That was many moons ago, but certain faces etch themselves into the memory. They live in the shadow of your afterthoughts, surfacing in the solitary intervals. You look through the distance and wonder. It seemed no great surprise to see her again this morning, huddling underneath a shelter with her walker. Today she was about half the weight she was when I'd seen her last, but her face was still instantly recognizable. She knew who I was at once. We were outside Central Base, and another driver, D--, was keeping her company. D-- is awesome, and had just finished up her shift on the 358, in which our friend, on D--'s bus, had fallen asleep; now D-- was waiting with her for a returning bus, to make sure she got back to where she needed to go.

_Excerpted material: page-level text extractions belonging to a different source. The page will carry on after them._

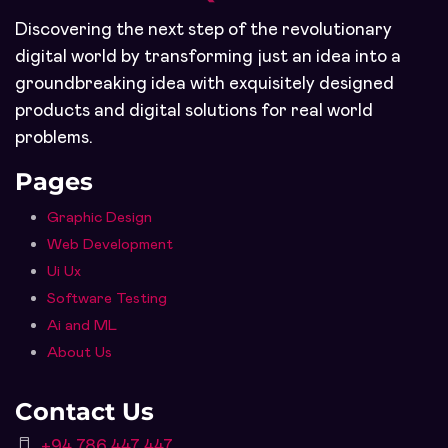
Discovering the next step of the revolutionary
digital world by transforming just an idea into a
groundbreaking idea with exquisitely designed
products and digital solutions for real world
problems.
Pages
Graphic Design
Web Development
Ui Ux
Software Testing
Ai and ML
About Us
Contact Us
+94 786 447 447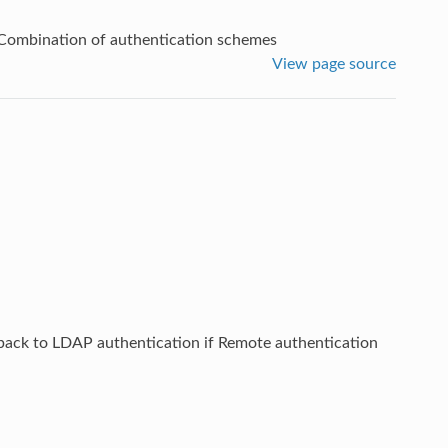
Combination of authentication schemes
View page source
lback to LDAP authentication if Remote authentication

Our friend, whose name I don't know (henceforth called Barbara Jo Ann), was lamenting the fact that she'd fell asleep for two full 358 trips. I can't believe it, she moaned.
You musta needed that rest, I say. And you, D--, you must be smooooth on those brakes.

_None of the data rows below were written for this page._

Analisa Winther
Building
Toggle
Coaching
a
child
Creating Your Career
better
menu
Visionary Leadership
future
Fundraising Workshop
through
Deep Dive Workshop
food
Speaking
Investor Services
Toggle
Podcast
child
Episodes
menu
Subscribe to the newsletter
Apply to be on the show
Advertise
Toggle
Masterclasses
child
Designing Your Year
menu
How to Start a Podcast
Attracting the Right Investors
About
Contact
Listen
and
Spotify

"My friend once woke up and he was locked inside the bus on the yard in the middle of the night," says Barbara Jo Ann, laughing.
I express surprise, and D-- tells how she's had that happen on her own bus three times in her career.
Me: What did you do?
"Shoot, I just gave 'em a ride home in my car."
"Tha's kinda crazy," says Barbara Jo Ann. "Actually, that sounds kinda dangerous..."
"Oh, I don't really care," says D--, a squat, unassuming woman in her sixties. "If it's my time to go, it's my time to go, and there's nothing I can do about it. So, you know. Whatever!"
Cracking a smile at us both, a genuine one, the bells on her santa hat tingling softly.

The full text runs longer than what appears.